I was asked in a DM conversation whether I use AI for writing, and I said no, it would be like going for a walk in my car. The only people who seem to directly use AI for writing are people who don’t write for pleasure, but have to write a lot of functional, business-like things that are too varied for boilerplate templates. The sort of writing that might require intelligence or expertise, but which doesn’t offer much pleasure or creative challenge to the writer. It’s an instrumental sort of writing.
Which is not to say AIs can’t do creative writing. I’m only saying that people who enjoy creative writing purely or mostly for the process itself have no real use for AI assistance. To a lesser extent this seems true of coding as well. A lot of the use I’ve seen is for the tedious bits. And as with writing, that’s not to say AIs can’t do creative coding requiring insight. But people who code for fun probably have less use for it, though I suspect “copiloting” is likely more fun with code than writing.

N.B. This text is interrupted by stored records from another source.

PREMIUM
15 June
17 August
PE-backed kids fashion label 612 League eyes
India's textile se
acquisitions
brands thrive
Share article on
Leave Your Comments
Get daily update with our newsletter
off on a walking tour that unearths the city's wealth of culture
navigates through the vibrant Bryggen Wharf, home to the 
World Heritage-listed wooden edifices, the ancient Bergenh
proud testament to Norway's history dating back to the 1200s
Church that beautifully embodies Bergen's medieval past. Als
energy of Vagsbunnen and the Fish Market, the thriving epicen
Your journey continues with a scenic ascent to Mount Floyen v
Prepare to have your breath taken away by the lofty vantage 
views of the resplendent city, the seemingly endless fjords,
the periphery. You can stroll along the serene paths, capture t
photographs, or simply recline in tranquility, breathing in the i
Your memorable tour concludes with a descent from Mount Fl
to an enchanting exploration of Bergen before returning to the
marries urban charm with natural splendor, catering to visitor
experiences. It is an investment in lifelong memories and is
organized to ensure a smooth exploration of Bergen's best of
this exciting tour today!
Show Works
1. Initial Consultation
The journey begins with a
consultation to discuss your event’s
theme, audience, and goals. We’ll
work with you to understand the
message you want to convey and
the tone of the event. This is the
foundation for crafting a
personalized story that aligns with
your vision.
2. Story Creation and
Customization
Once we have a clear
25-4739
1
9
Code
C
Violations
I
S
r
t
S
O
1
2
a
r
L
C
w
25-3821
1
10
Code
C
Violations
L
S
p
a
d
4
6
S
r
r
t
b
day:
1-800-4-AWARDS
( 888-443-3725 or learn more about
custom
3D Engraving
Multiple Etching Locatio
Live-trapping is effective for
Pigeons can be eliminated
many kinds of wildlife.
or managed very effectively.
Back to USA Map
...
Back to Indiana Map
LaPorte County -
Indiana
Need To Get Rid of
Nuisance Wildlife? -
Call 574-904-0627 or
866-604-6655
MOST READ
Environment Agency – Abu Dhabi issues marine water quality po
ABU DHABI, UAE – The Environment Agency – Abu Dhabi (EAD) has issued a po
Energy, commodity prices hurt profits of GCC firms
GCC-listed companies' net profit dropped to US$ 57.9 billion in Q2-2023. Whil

The more the ends matter more than the means, the more AI is helpful. If you like flying a plane, a copilot just cuts in on your time at the controls. If you’re just trying to fly somewhere, you’re happy to let the copilot fly. For me the “ends” of writing barely matter at all. It’s all about the means.

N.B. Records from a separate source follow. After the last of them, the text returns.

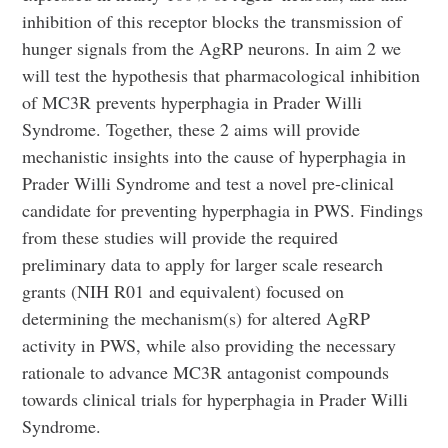
inhibition of this receptor blocks the transmission of
hunger signals from the AgRP neurons. In aim 2 we
will test the hypothesis that pharmacological inhibition
of MC3R prevents hyperphagia in Prader Willi
Syndrome. Together, these 2 aims will provide
mechanistic insights into the cause of hyperphagia in
Prader Willi Syndrome and test a novel pre-clinical
candidate for preventing hyperphagia in PWS. Findings
from these studies will provide the required
preliminary data to apply for larger scale research
grants (NIH R01 and equivalent) focused on
determining the mechanism(s) for altered AgRP
activity in PWS, while also providing the necessary
rationale to advance MC3R antagonist compounds
towards clinical trials for hyperphagia in Prader Willi
Syndrome.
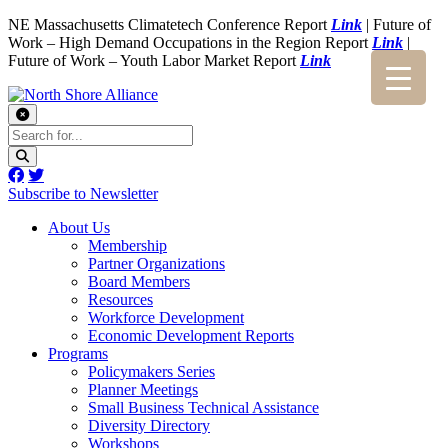
NE Massachusetts Climatetech Conference Report
Link
| Future of
Work – High Demand Occupations in the Region Report
Link
|
Future of Work – Youth Labor Market Report
Link
Subscribe to Newsletter
About Us
Membership
Partner Organizations
Board Members
Resources
Workforce Development
Economic Development Reports
Programs
Policymakers Series
Planner Meetings
Small Business Technical Assistance
Diversity Directory
Workshops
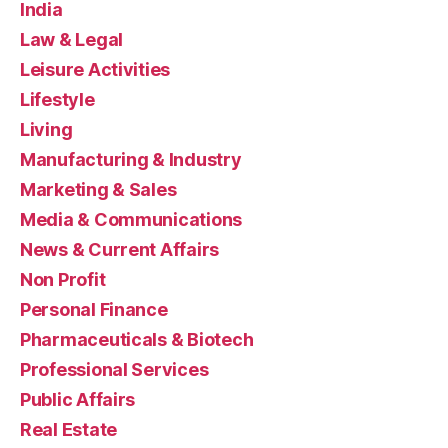
India
Law & Legal
Leisure Activities
Lifestyle
Living
Manufacturing & Industry
Marketing & Sales
Media & Communications
News & Current Affairs
Non Profit
Personal Finance
Pharmaceuticals & Biotech
Professional Services
Public Affairs
Real Estate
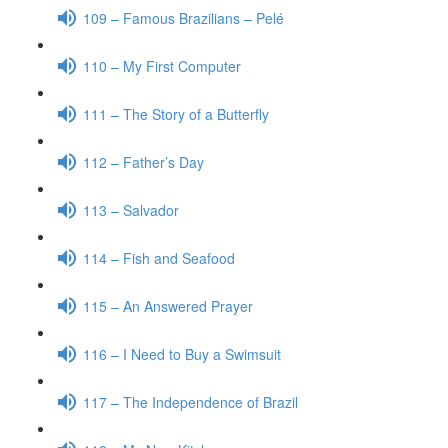
109 – Famous Brazilians – Pelé
110 – My First Computer
111 – The Story of a Butterfly
112 – Father’s Day
113 – Salvador
114 – Fish and Seafood
115 – An Answered Prayer
116 – I Need to Buy a Swimsuit
117 – The Independence of Brazil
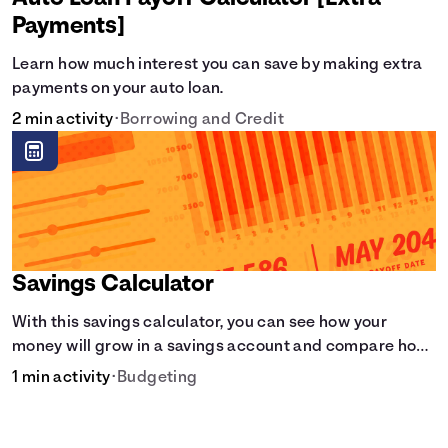
Payments]
Learn how much interest you can save by making extra
payments on your auto loan.
2 min activity
•
Borrowing and Credit
Savings Calculator
With this savings calculator, you can see how your
money will grow in a savings account and compare how
different compound interest rates and saving periods
1 min activity
•
Budgeting
impact your savings.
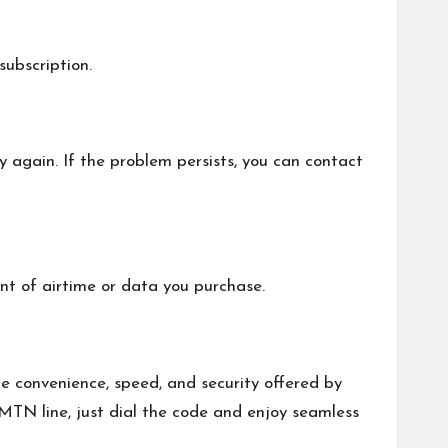
ubscription.
y again. If the problem persists, you can contact
nt of airtime or data you purchase.
e convenience, speed, and security offered by
MTN line, just dial the code and enjoy seamless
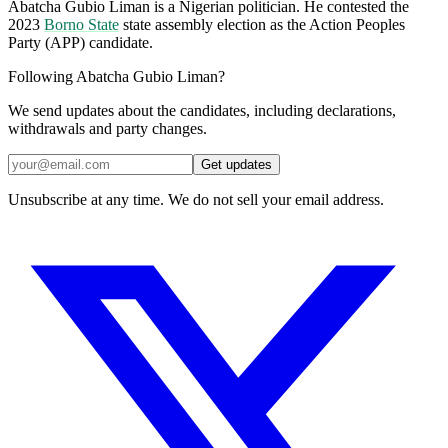
Abatcha Gubio Liman is a Nigerian politician. He contested the
2023
Borno State
state assembly election as the Action Peoples
Party (APP) candidate.
Following Abatcha Gubio Liman?
We send updates about the candidates, including declarations,
withdrawals and party changes.
Get updates
Unsubscribe at any time. We do not sell your email address.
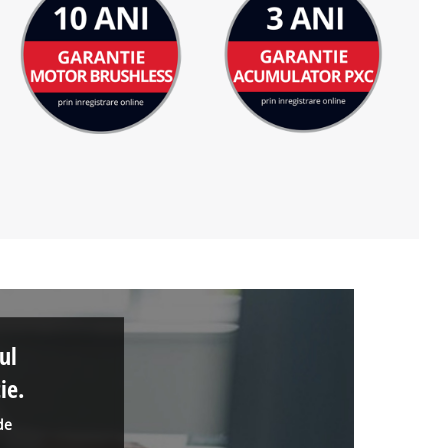
ul
ie.
de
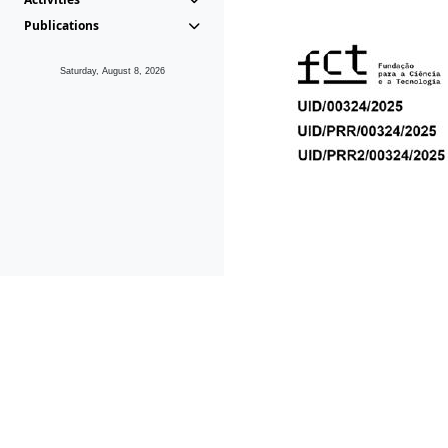
Publications
Saturday, August 8, 2026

Can AIs enhance creative satisfaction of exercising the means? I imagine so. I can imagine an assistant that I explain my goals to, and it acts like an improv partner, perhaps writing every other sentence. I suspect ChatGPT can already do this well. But that’s a different creative process I’d have to learn to derive satisfaction from, like learning to go rowing as a substitute for going on walks.
But AI has had an indirect positive and enjoyable effect on my writing: It has made me lower my craftsmanship standards, which were never very high to begin with. This is one reason I’m writing a lot more this year. The causal chain from AI is subtle, and AI is not the whole explanation for changes in my writing, so let me try to unpack the part that is.